The building and construction industry and retailers have expressed disappointment with the Reserve Bank of Australia’s decision to keep interest rates on hold today, saying the nation’s central bank missed an opportunity to bolster business and household confidence.
Housing Industry Association chief economist Harley Dale said a rate cut would have been appropriate for the current economic conditions.
“The global and domestic economic outlook remains clouded, within which new housing activity in Australia faces the risk of re-visiting GFC lows,” Dr Dale said.
“Today’s steady interest rate decision follows widespread expectation for a cut and an increasingly aggressive debate regarding what Australia’s banks would and should do with such a cut.
“Against this backdrop, leaving rates unchanged has the potential to weigh down on confidence and non-resource economic activity.”
The Master Builders Association also expressed its concern with the decision to keep rates on hold.
MBA chief executive Wilhelm Harnish said monetary policy needed to be more supportive to underpin activity in the sector, which was “clearly stuck in the slow lane of the economy”.
“Lower interest rates are needed to restore confidence in the building industry and drive a private sector recovery in the housing and commercial building markets,” Mr Harnish said.
“Master Builders is concerned that today’s non decision will mean that the Reserve Bank’s interest rate policy is not contributing to lifting the confidence of new home buyers and investors.
Perth's second largest home builder ABN Group said the Reserve's decision was disappointing for homebuyers.
“The Board’s decision does nothing to improve customer sentiment and provides no extra incentive for homebuyers to take the plunge and get back into the market," said ABN Group managing director Dale Alcock.

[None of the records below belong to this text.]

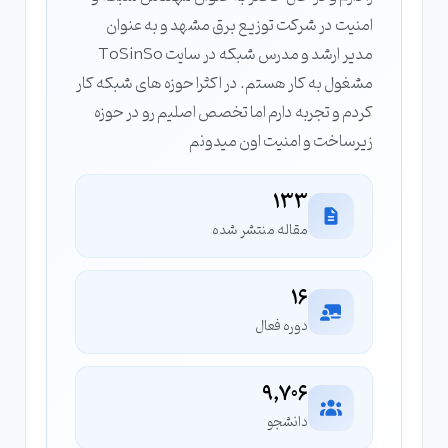
امنیت در شرکت توزیع برق مشهد و به عنوان
مدیر ارشد و مدرس شبکه در سایت ToSinSo
مشغول به کار هستم. در اکثرا حوزه های شبکه کار
کردم و تجربه دارم اما تخصص اصلیم رو در حوزه
زیرساخت و امنیت اون میدونم
133
مقاله منتشر شده
16
دوره فعال
9,706
دانشجو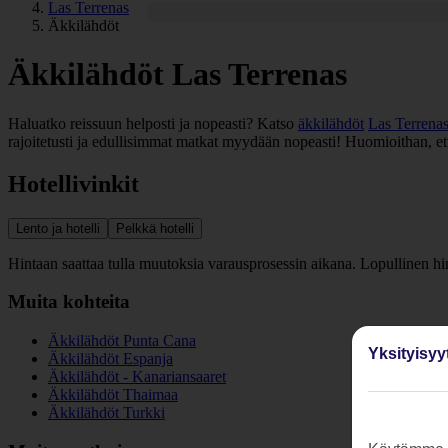
Las Terrenas
Äkkilähdöt
Äkkilähdöt Las Terrenas
Haluatko reissuun helposti ja nopeasti? Katso
äkkilähdöt
Las Terrenas
rajoitetusti ja edullisimmat matkat myydään nopeasti! Huomioithan, ett
Hotellivinkit
Lento ja hotelli
Pelkkä hotelli
Hintaan saattaa tulla muutoksia varausprosessin aikana. Lopullinen h
Muita kohteita
Äkkilähdöt Punta Cana
Yksityisyy
Äkkilähdöt Espanja
Äkkilähdöt - Kanariansaaret
Äkkilähdöt Thaimaa
Äkkilähdöt Turkki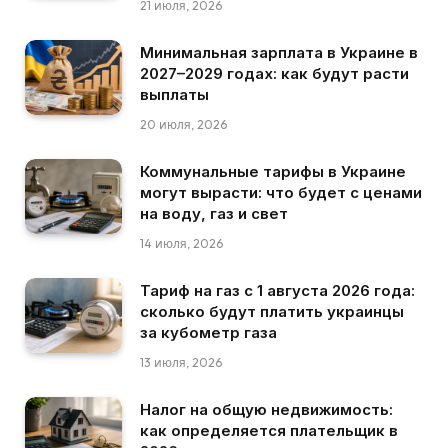
21 июля, 2026
Минимальная зарплата в Украине в
2027–2029 годах: как будут расти
выплаты
20 июля, 2026
Коммунальные тарифы в Украине
могут вырасти: что будет с ценами
на воду, газ и свет
14 июля, 2026
Тариф на газ с 1 августа 2026 года:
сколько будут платить украинцы
за кубометр газа
13 июля, 2026
Налог на общую недвижимость:
как определяется плательщик в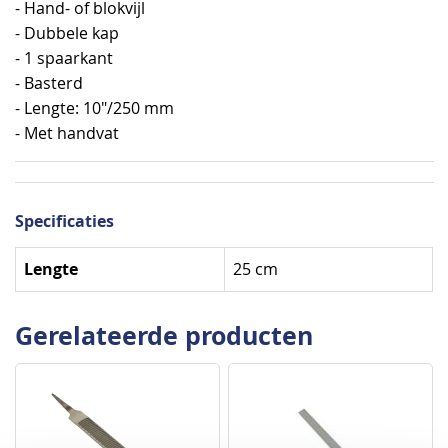
- Hand- of blokvijl
- Dubbele kap
- 1 spaarkant
- Basterd
- Lengte: 10"/250 mm
- Met handvat
Specificaties
Specificaties
Lengte
25 cm
Gerelateerde producten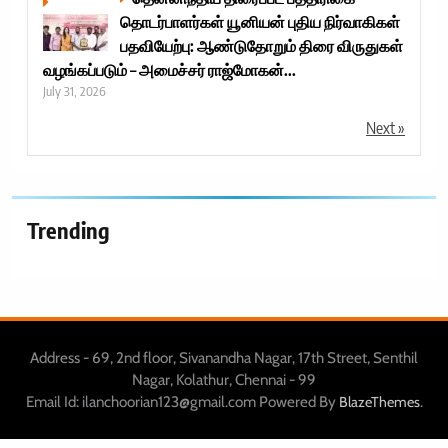
தொடர்பாளர்கள் யூனியன் புதிய நிர்வாகிகள்
பதவியேற்பு: ஆண்டுதோறும் திரை விருதுகள்
வழங்கப்படும் – அமைச்சர் ராஜ்மோகன்...
July 31, 2026
Next »
Trending
Address - 69, 2nd floor, Sivanandha Nagar, 17th Street, Senthil
Nagar, Kolathur, Chennai - 99
Email Id: ilanchoorian123@gmail.com Powered By
.
BlazeThemes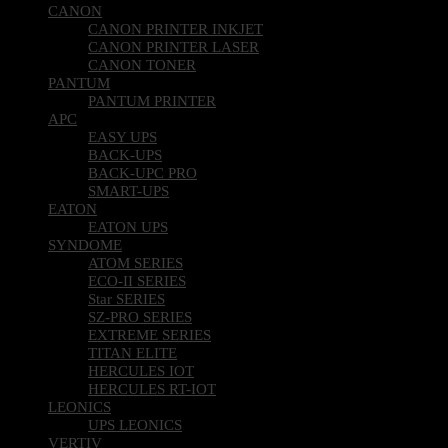
MICROSOFT SOFTWARE
CANON
CANON PRINTER INKJET
CANON PRINTER LASER
CANON TONER
PANTUM
PANTUM PRINTER
APC
EASY UPS
BACK-UPS
BACK-UPC PRO
SMART-UPS
EATON
EATON UPS
SYNDOME
ATOM SERIES
ECO-II SERIES
Star SERIES
SZ-PRO SERIES
EXTREME SERIES
TITAN ELITE
HERCULES IOT
HERCULES RT-IOT
LEONICS
UPS LEONICS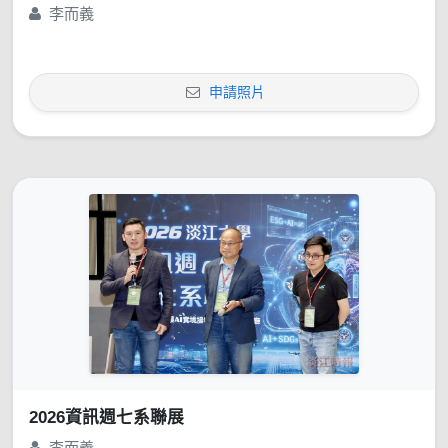
李而義
申請照片
2026資訊週七系聯展
李而義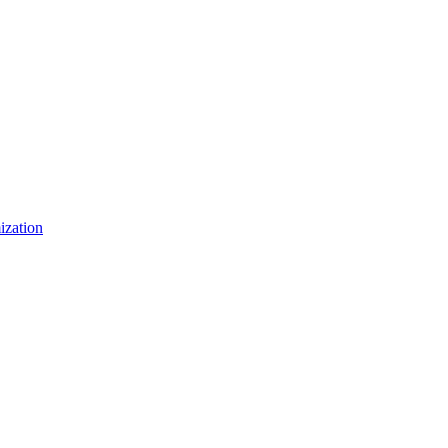
ization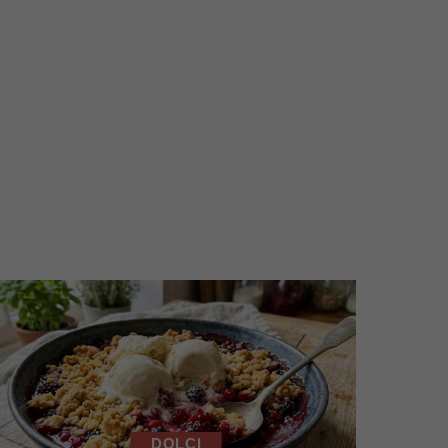
DOLCI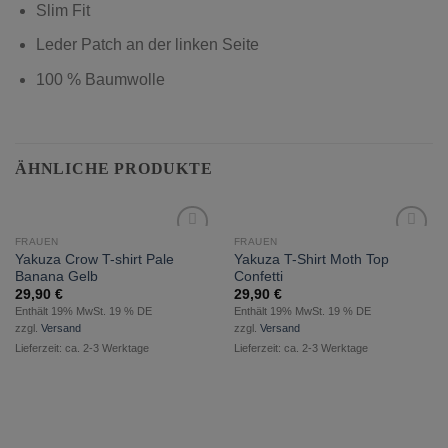
Slim Fit
Leder Patch an der linken Seite
100 % Baumwolle
ÄHNLICHE PRODUKTE
FRAUEN
FRAUEN
zur
zur
Yakuza Crow T-shirt Pale
Yakuza T-Shirt Moth Top
Wunschliste
Wunschliste
Banana Gelb
Confetti
hinzufügen
hinzufügen
29,90
€
29,90
€
Enthält 19% MwSt. 19 % DE
Enthält 19% MwSt. 19 % DE
zzgl.
Versand
zzgl.
Versand
Lieferzeit: ca. 2-3 Werktage
Lieferzeit: ca. 2-3 Werktage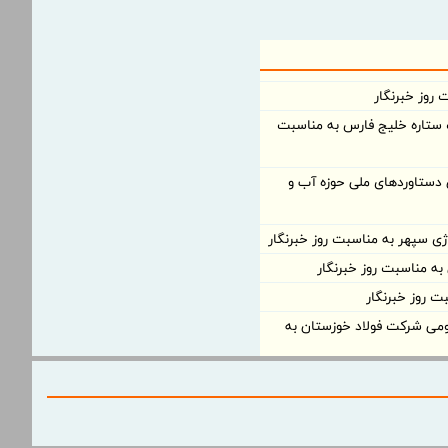
 روز خبرنگار
 ستاره خلیج فارس به مناسبت
ن دستاوردهای ملی حوزه آب و
ژی سپهر به مناسبت روز خبرنگار
 به مناسبت روز خبرنگار
ت روز خبرنگار
ومی شرکت فولاد خوزستان به
به مناسبت روز خبرنگار
 آزاد و ویژه اقتصادی به مناسبت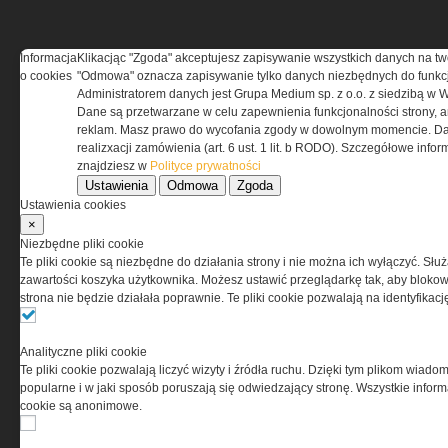
Informacja
Klikacjąc "Zgoda" akceptujesz zapisywanie wszystkich danych na tw
o cookies
"Odmowa" oznacza zapisywanie tylko danych niezbędnych do funkcj
REGULAMIN
Administratorem danych jest Grupa Medium sp. z o.o. z siedzibą w 
Dane są przetwarzane w celu zapewnienia funkcjonalności strony, a
Regulamin określa zasady korzystania z portalu
reklam. Masz prawo do wycofania zgody w dowolnym momencie. Da
www.special-ops.pl
realizxacji zamówienia (art. 6 ust. 1 lit. b RODO). Szczegółowe inf
znajdziesz w
Polityce prywatności
Ustawienia
Odmowa
Zgoda
Korzystanie z portalu jest równoznaczne
Ustawienia cookies
z zaakceptowaniem warunków ustanowionych
×
przez Grupa MEDIUM Spółka z ograniczoną
Niezbędne pliki cookie
odpowiedzialnością Spółka komandytowa, nr KRS:
Te pliki cookie są niezbędne do działania strony i nie można ich wyłączyć. Słu
0000537655, NIP 1132860378, REGON 146393437
zawartości koszyka użytkownika. Możesz ustawić przeglądarkę tak, aby blokował
(zwana dalej Grupa MEDIUM) w postaci Regulaminu.
strona nie będzie działała poprawnie. Te pliki cookie pozwalają na identyfika
Przeczytaj regulamin
Analityczne pliki cookie
Te pliki cookie pozwalają liczyć wizyty i źródła ruchu. Dzięki tym plikom wiadom
popularne i w jaki sposób poruszają się odwiedzający stronę. Wszystkie inform
cookie są anonimowe.
PRYWATNOŚĆ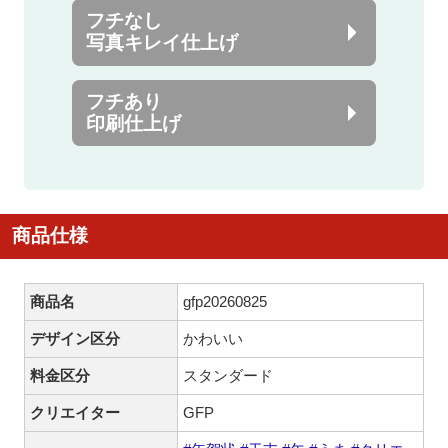
フチなし
写真キレイ仕上げ
フチあり
印刷仕上げ
商品仕様
商品名
gfp20260825
デザイン区分
かわいい
料金区分
スタンダード
クリエイター
GFP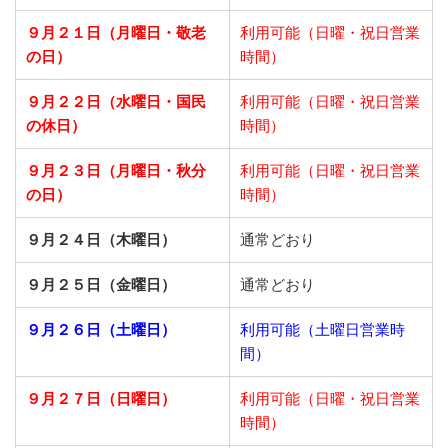
９月２１日
（月曜日・敬老
利用可能（日曜・祝日営業
の日）
時間）
９月２２日
（水曜日・国民
利用可能（日曜・祝日営業
の休日）
時間）
９月２３日
（月曜日・秋分
利用可能（日曜・祝日営業
の日）
時間）
９月２４日（木曜日）
通常どおり
９月２５日（金曜日）
通常どおり
９月２６日（土曜日）
利用可能（土曜日営業時
間）
９月２７日（日曜日）
利用可能（日曜・祝日営業
時間）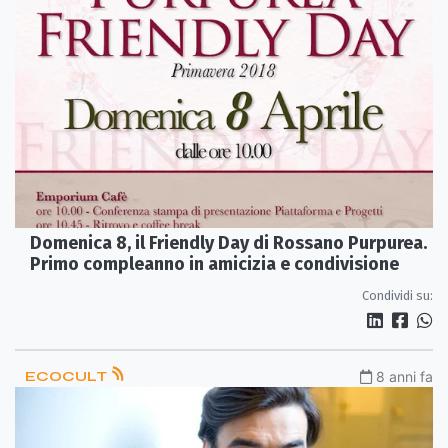
Domenica 8, il Friendly Day di Rossano Purpurea.
Primo compleanno in amicizia e condivisione
Condividi su:
ECOCULT
8 anni fa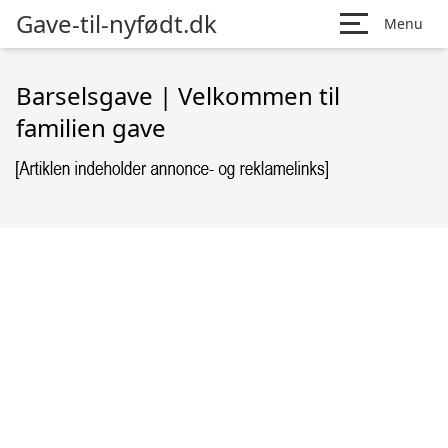
Gave-til-nyfødt.dk
Menu
Barselsgave | Velkommen til
familien gave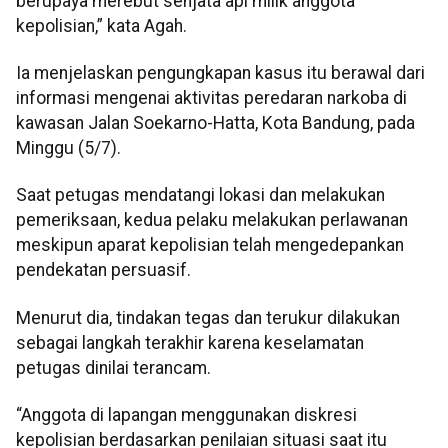
berupaya merebut senjata api milik anggota
kepolisian,” kata Agah.
Ia menjelaskan pengungkapan kasus itu berawal dari
informasi mengenai aktivitas peredaran narkoba di
kawasan Jalan Soekarno-Hatta, Kota Bandung, pada
Minggu (5/7).
Saat petugas mendatangi lokasi dan melakukan
pemeriksaan, kedua pelaku melakukan perlawanan
meskipun aparat kepolisian telah mengedepankan
pendekatan persuasif.
Menurut dia, tindakan tegas dan terukur dilakukan
sebagai langkah terakhir karena keselamatan
petugas dinilai terancam.
“Anggota di lapangan menggunakan diskresi
kepolisian berdasarkan penilaian situasi saat itu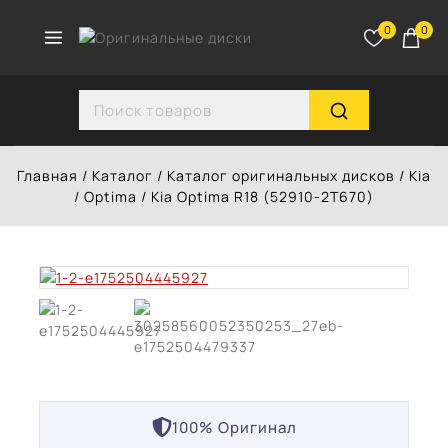
Перейти
к
0
0
контенту
Search for:
Главная
/
Каталог
/
Каталог оригинальных дисков
/
Kia
/
Optima
/
Kia Optima R18 (52910-2T670)
100% Оригинал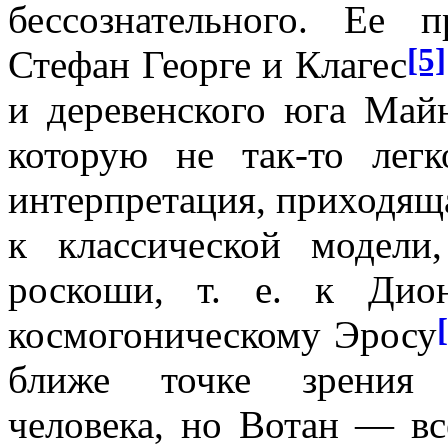
бессознательного. Ее 
[5]
Стефан Георге и Клагес
и деревенского юга Май
которую не так-то лег
интерпретация, приходяща
к классической модел
роскоши, т. е. к Диони
космогоническому Эросу
ближе точке зрения к
человека, но Вотан — вс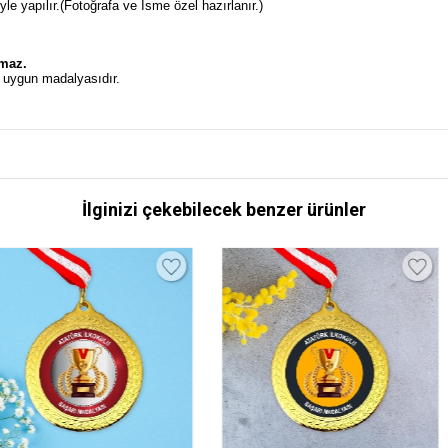
e yapılır.(Fotoğrafa ve İsme özel hazırlanır.)
.
lmaz.
n uygun madalyasıdır.
İlginizi çekebilecek benzer ürünler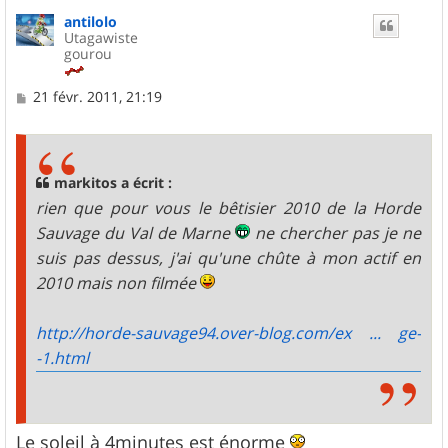
u
antilolo
t
Utagawiste
gourou
M
21 févr. 2011, 21:19
e
s
s
a
g
markitos a écrit :
e
rien que pour vous le bêtisier 2010 de la Horde
Sauvage du Val de Marne
ne chercher pas je ne
suis pas dessus, j'ai qu'une chûte à mon actif en
2010 mais non filmée
http://horde-sauvage94.over-blog.com/ex ... ge-
-1.html
Le soleil à 4minutes est énorme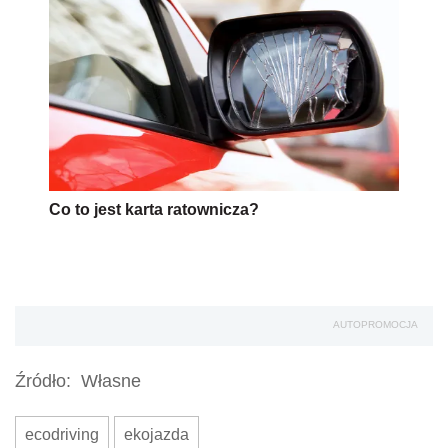
Co to jest karta ratownicza?
AUTOPROMOCJA
Źródło:
Własne
ecodriving
ekojazda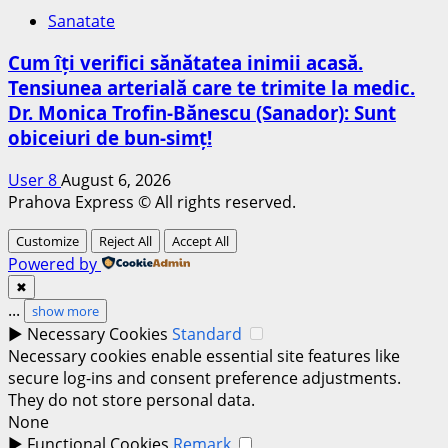
Sanatate
Cum îți verifici sănătatea inimii acasă.
Tensiunea arterială care te trimite la medic.
Dr. Monica Trofin-Bănescu (Sanador): Sunt
obiceiuri de bun-simț!
User 8
August 6, 2026
Prahova Express © All rights reserved.
Customize
Reject All
Accept All
Powered by
✖
...
show more
►
Necessary Cookies
Standard
Necessary cookies enable essential site features like
secure log-ins and consent preference adjustments.
They do not store personal data.
None
►
Functional Cookies
Remark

However, he believes it is still a good time to build in Western Australia.
“These include the fact that the rental market in WA continues to tighten, which is pushing up rental returns for investors and is culminating in a very low rental vacancy rate of only three per cent, which is well below average.
“In addition, strong employment forecasts for the state remain and trades people are readily available, while construction times continue to be extremely reasonable compared with what we saw during the boom times."
The Australian Retailers Association said its members were reeling after the decision.
ARA Executive Director Russell Zimmerman said the decision was a shocking blow for retailers at a time when there was a desperate need to stimulate consumer spending.
“Over the past 12 months there have been more store closures and retailers going into administration than I’ve seen over the past 30 years. This has a devastating impact on jobs – including employment for those who need the flexible working environment retail offers such as students and working parents.
“Today the RBA served retailers their second blow in two days after December retail trade figures released yesterday confirmed all the signs of conservative consumers, with heavy discounting and interest rate reductions not even enough to convince Christmas shoppers to spend."
UDIA WA chief executive Debra Goostrey was more conciliatory, saying: “While a rate cut would have been welcomed by the development industry as a much needed stimulus to the sector, the RBA has demonstrated its confidence in the fundamental strength and stability of Australia’s economy, and that’s important".
“Keeping interest rates on hold should at least give buyers the confidence that inflation is low, the economy is growing and that it’s a good time to be buying a new home.”